Stewart’ın biyograflarının belirttiğine göre, yetişkin yaşamı boyunca kilo sorunları ve diyabetle mücadele ettiği biliniyor. İki şarkısında kilo sorunlarına açıkça değinen Stewart, 1962 yılında “Fat Boy” ve 1964 yılında “A Fat Boy Can Cry” adlı parçaları kaydetmiştir.

Stewart, Chess Records’tan ayrılarak Okeh plak şirketinde kayıtlar yapmış ve 1965 yılına kadar Chess Records’a dönmemiştir. Müzik tarihçisi ve radyo programcısı Michael Jack Kirby, Stewart’ın hit şarkılarına geniş bir bakış sunuyor.

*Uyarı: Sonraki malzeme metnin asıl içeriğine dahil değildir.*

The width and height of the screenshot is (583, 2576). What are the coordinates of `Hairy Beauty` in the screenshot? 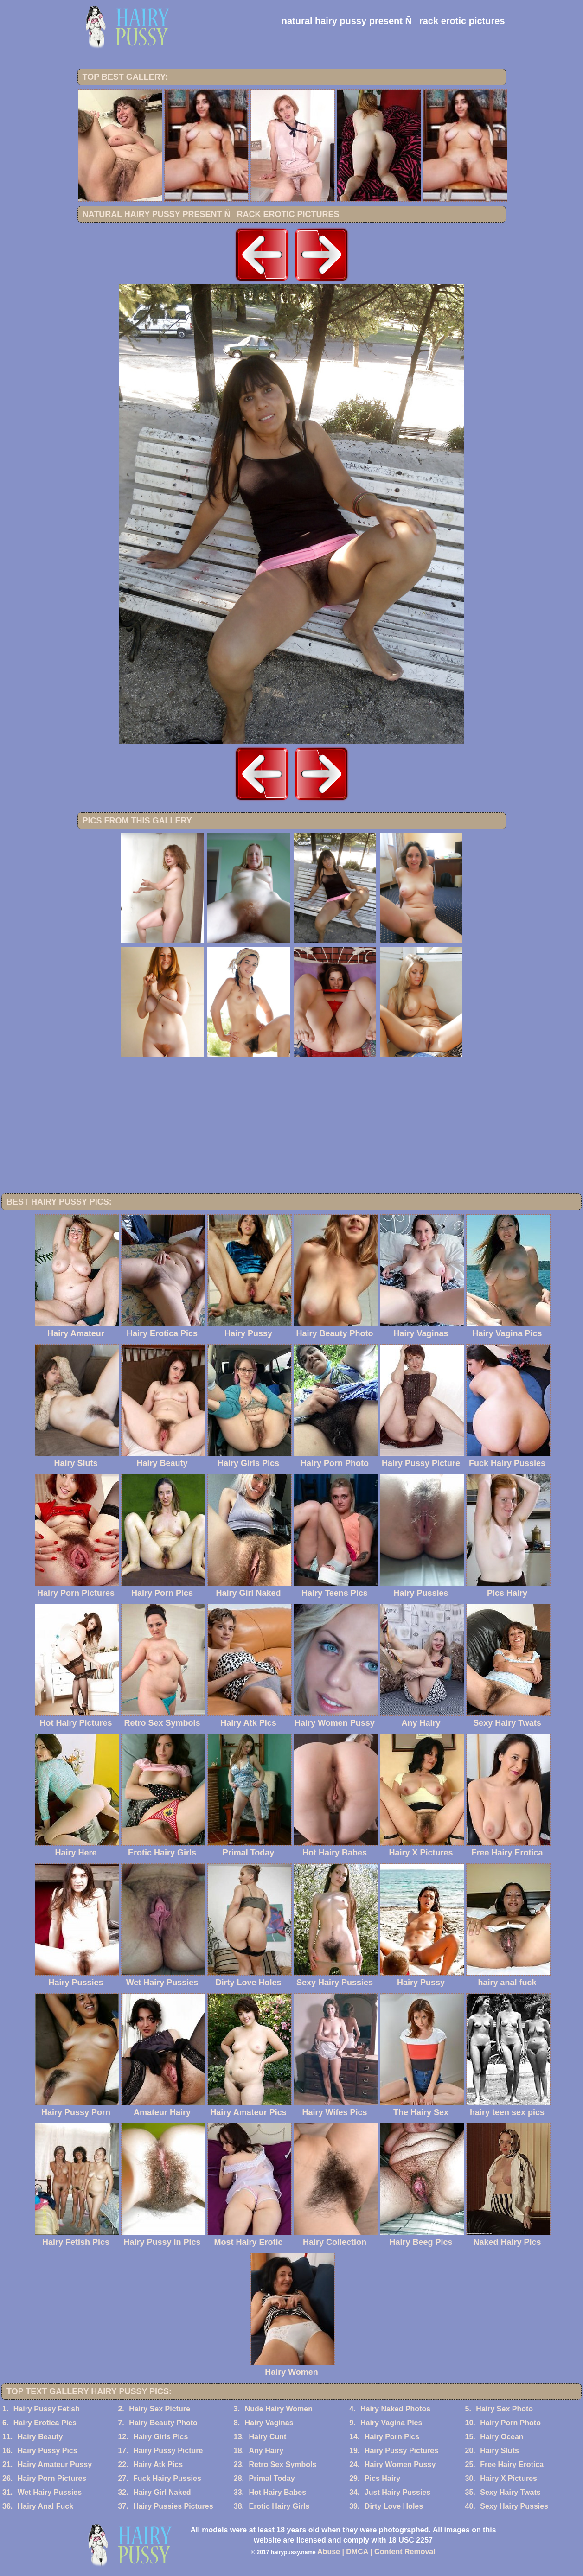 It's located at (40, 2437).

Bu belgesel, şarkıcının piyanist olarak başladığı yolculuğunu tanıtıyor ve bir R&B balad şarkıcısı olarak büyük bir üne kavuştuğu dönemleri aktarıyor. Şarkıcının tarzı, sözlerin tekrar etmesi ve scatting tekniğini ustalıkla kullanmasıyla benzersizdi. Umarım bu yazının Billy Stewart’ı doğum gününde kutlama fırsatı sunması ve sizin için ya onu tanıtan bir başlangıç noktası olmuştur ya da güzel anıların canlanmasını sağlamıştır. Yorumlarda buluşarak bu konuda düşüncelerinizi paylaşabilirsiniz.